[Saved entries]
=-=-=-=-=
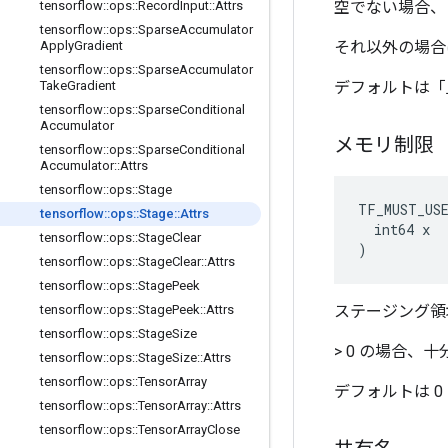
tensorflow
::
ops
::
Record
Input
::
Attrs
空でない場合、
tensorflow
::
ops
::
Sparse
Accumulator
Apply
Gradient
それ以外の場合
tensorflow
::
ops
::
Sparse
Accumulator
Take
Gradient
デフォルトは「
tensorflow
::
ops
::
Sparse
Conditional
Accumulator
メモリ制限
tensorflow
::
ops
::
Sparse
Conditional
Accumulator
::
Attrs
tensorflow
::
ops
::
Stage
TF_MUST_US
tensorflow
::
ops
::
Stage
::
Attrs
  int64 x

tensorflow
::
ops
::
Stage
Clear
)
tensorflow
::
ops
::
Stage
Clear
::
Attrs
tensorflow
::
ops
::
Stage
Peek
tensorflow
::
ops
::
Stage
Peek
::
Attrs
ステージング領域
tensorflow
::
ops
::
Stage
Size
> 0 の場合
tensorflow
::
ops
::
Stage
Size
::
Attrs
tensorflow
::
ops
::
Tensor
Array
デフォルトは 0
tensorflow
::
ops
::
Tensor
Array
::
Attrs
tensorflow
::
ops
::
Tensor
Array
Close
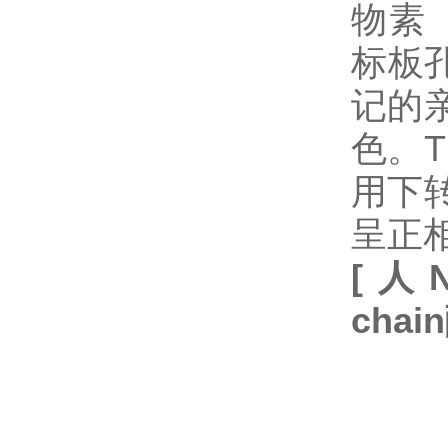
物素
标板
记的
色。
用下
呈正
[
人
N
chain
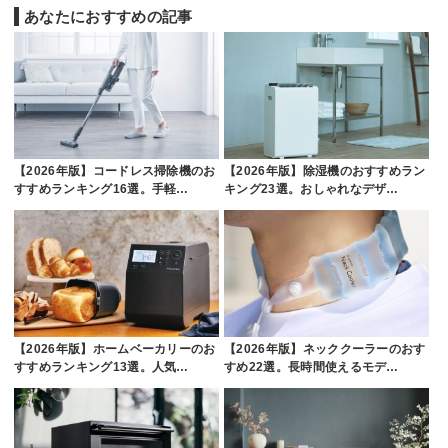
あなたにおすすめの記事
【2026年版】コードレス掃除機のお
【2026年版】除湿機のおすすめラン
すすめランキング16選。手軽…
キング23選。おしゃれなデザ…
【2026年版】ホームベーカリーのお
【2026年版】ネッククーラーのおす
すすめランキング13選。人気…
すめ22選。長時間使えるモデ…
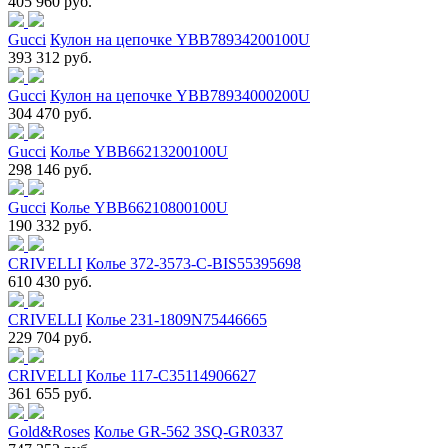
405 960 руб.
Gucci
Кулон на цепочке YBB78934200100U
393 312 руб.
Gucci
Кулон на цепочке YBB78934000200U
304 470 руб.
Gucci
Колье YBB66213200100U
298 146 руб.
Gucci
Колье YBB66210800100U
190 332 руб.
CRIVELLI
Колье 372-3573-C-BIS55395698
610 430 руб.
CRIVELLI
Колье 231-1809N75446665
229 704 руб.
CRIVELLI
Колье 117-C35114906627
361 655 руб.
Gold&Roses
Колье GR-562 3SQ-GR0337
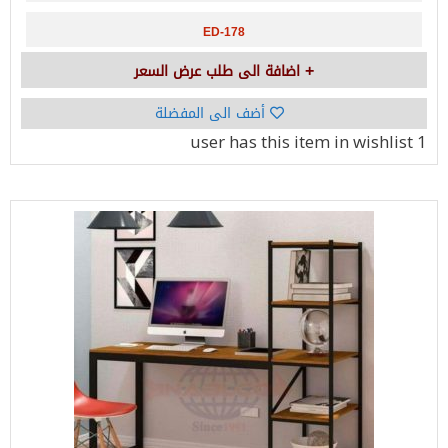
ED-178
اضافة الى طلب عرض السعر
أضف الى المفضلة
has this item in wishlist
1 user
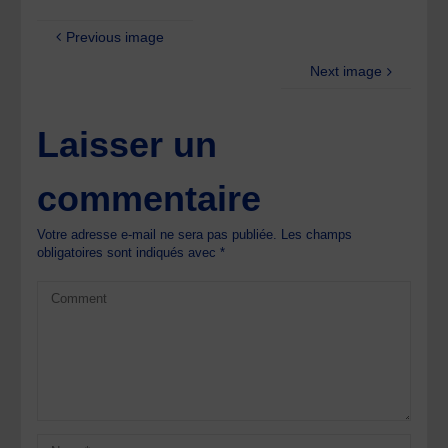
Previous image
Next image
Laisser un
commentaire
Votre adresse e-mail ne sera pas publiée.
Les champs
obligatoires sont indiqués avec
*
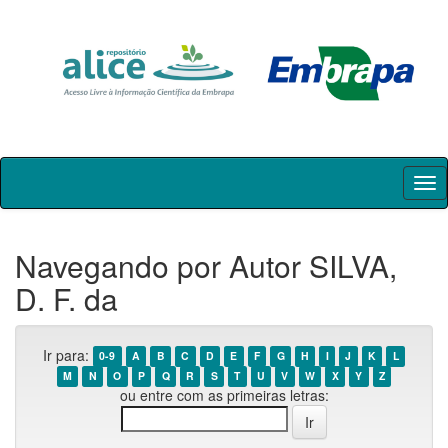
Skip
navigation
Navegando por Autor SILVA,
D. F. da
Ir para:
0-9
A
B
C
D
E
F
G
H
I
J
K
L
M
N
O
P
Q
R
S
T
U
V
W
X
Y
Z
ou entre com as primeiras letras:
=-=-=-=-=
> _Assignment_
Output all the records, word for word, with no pictures in the copy.

> _Result_
tensorflow
::
ops
::
Record
Input
::
Attrs
空でない場合、
tensorflow
::
ops
::
Sparse
Accumulator
Apply
Gradient
それ以外の場合
tensorflow
::
ops
::
Sparse
Accumulator
Take
Gradient
デフォルトは「
tensorflow
::
ops
::
Sparse
Conditional
Accumulator
メモリ制限
tensorflow
::
ops
::
Sparse
Conditional
Accumulator
::
Attrs
tensorflow
::
ops
::
Stage
TF_MUST_US
tensorflow
::
ops
::
Stage
::
Attrs
  int64 x

tensorflow
::
ops
::
Stage
Clear
)
tensorflow
::
ops
::
Stage
Clear
::
Attrs
tensorflow
::
ops
::
Stage
Peek
tensorflow
::
ops
::
Stage
Peek
::
Attrs
ステージング領域
tensorflow
::
ops
::
Stage
Size
> 0 の場合
tensorflow
::
ops
::
Stage
Size
::
Attrs
tensorflow
::
ops
::
Tensor
Array
デフォルトは 0
tensorflow
::
ops
::
Tensor
Array
::
Attrs
tensorflow
::
ops
::
Tensor
Array
Close
物素
标板
记的
色。
用下
呈正
[
人
N
chain
あなたにおすすめの記事
【2026年版】コードレス掃除機のお
【2026年版】除湿機のおすすめラン
すすめランキング16選。手軽…
キング23選。おしゃれなデザ…
【2026年版】ホームベーカリーのお
【2026年版】ネッククーラーのおす
すすめランキング13選。人気…
すめ22選。長時間使えるモデ…
405 960 руб.
Gucci
Кулон на цепочке YBB78934200100U
393 312 руб.
Gucci
Кулон на цепочке YBB78934000200U
304 470 руб.
Gucci
Колье YBB66213200100U
298 146 руб.
Gucci
Колье YBB66210800100U
190 332 руб.
CRIVELLI
Колье 372-3573-C-BIS55395698
610 430 руб.
CRIVELLI
Колье 231-1809N75446665
229 704 руб.
CRIVELLI
Колье 117-C35114906627
361 655 руб.
Gold&Roses
Колье GR-562 3SQ-GR0337
ED-178
اضافة الى طلب عرض السعر
أضف الى المفضلة
has this item in wishlist
1 user
Previous image
Next image
Laisser un
commentaire
Votre adresse e-mail ne sera pas publiée.
Les champs
obligatoires sont indiqués avec
*
Skip
navigation
Navegando por Autor SILVA,
D. F. da
Ir para:
0-9
A
B
C
D
E
F
G
H
I
J
K
L
M
N
O
P
Q
R
S
T
U
V
W
X
Y
Z
ou entre com as primeiras letras:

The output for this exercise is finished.